───── Data provided
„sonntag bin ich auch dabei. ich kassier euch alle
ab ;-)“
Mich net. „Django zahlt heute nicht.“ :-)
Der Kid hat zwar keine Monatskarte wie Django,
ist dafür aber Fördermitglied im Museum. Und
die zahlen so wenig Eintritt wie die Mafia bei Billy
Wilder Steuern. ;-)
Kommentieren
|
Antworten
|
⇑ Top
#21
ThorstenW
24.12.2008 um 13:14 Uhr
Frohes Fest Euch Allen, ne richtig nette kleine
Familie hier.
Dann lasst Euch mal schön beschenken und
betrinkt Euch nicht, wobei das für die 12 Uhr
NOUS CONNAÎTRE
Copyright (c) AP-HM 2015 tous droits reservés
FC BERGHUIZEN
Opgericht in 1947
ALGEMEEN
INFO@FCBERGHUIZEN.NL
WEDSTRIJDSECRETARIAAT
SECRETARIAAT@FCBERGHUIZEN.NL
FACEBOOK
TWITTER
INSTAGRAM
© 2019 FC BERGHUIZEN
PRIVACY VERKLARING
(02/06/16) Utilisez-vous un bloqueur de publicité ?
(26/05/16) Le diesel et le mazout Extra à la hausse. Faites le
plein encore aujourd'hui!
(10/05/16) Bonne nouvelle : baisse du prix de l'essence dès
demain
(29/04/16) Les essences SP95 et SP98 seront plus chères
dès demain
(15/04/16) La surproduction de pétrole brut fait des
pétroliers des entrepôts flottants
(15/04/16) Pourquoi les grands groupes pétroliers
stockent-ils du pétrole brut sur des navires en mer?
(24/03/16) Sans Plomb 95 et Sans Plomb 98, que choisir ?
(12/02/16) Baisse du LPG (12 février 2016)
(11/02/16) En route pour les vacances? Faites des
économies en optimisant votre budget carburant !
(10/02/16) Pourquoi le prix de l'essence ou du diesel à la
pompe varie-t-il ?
──────────
Try it: Exactly the lines from the one holding "(10/02/16) Pourquoi le" through the end of the data are to be repeated, with both ends included.

Output of the task:
(10/02/16) Pourquoi le prix de l'essence ou du diesel à la
pompe varie-t-il ?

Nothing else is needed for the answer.